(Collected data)
▶
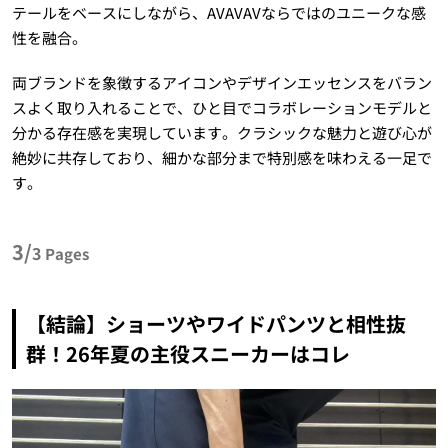
テールをベースにしながら、AVAVAVならではのユニークな感
性を融合。
両ブランドを象徴するアイコンやデザインエッセンスをバラン
スよく取り入れることで、ひと目でコラボレーションモデルと
分かる存在感を実現しています。クラシックな魅力と遊び心が
絶妙に共存しており、細かな部分まで特別感を味わえる一足で
す。
3/
3
Pages
【結論】ショーツやワイドパンツと相性抜
群！26年夏の主役スニーカーはコレ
◀
- What you have to do: The task calls for every record to be transcribed exactly, with no images included.

- Exercise answer:
テールをベースにしながら、AVAVAVならではのユニークな感
性を融合。
両ブランドを象徴するアイコンやデザインエッセンスをバラン
スよく取り入れることで、ひと目でコラボレーションモデルと
分かる存在感を実現しています。クラシックな魅力と遊び心が
絶妙に共存しており、細かな部分まで特別感を味わえる一足で
す。
3/
3
Pages
【結論】ショーツやワイドパンツと相性抜
群！26年夏の主役スニーカーはコレ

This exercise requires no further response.